GOAL OF THE EXERCISE: Using the data below, reproduce exactly the lines from the line with "The Buff Buffet" to the line with "the heart of", both included; pictures must be dropped.

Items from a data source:
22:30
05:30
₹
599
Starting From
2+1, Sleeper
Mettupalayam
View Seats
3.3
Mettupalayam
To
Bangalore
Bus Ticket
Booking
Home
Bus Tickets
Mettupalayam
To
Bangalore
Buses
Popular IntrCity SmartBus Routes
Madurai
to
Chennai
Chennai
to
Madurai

* * *

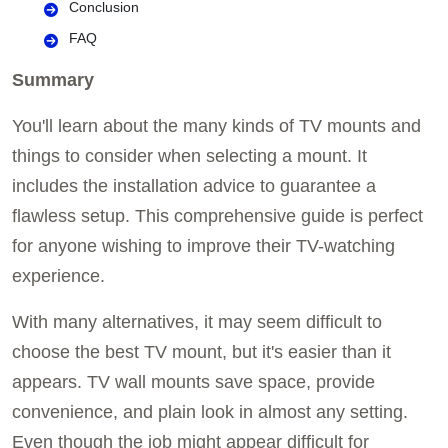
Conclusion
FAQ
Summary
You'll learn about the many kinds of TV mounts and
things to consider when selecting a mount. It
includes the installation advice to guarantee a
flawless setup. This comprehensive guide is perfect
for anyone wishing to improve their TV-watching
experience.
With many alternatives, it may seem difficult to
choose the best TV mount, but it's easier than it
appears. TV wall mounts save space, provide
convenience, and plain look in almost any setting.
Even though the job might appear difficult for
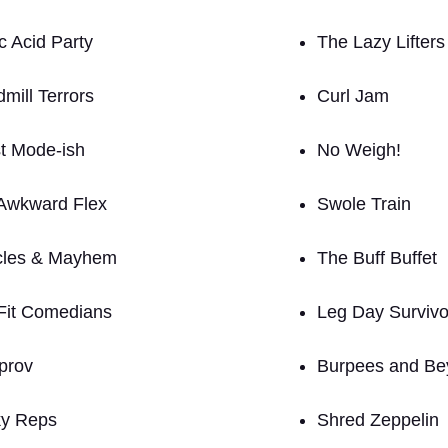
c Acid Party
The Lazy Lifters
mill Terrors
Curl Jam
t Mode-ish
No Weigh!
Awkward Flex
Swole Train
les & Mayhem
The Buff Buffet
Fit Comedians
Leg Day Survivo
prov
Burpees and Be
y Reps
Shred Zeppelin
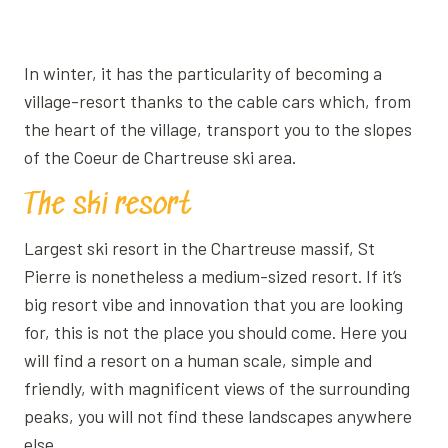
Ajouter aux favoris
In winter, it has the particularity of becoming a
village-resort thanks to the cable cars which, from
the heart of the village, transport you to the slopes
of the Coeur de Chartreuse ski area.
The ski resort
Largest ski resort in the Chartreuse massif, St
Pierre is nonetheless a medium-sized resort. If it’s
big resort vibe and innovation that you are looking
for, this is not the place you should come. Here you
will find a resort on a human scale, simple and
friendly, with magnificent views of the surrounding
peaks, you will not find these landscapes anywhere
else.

SOLUTION TO THE EXERCISE:
The Buff Buffet
Fit Comedians
Leg Day Survivo
prov
Burpees and Be
y Reps
Shred Zeppelin
Ajouter aux favoris
In winter, it has the particularity of becoming a
village-resort thanks to the cable cars which, from
the heart of the village, transport you to the slopes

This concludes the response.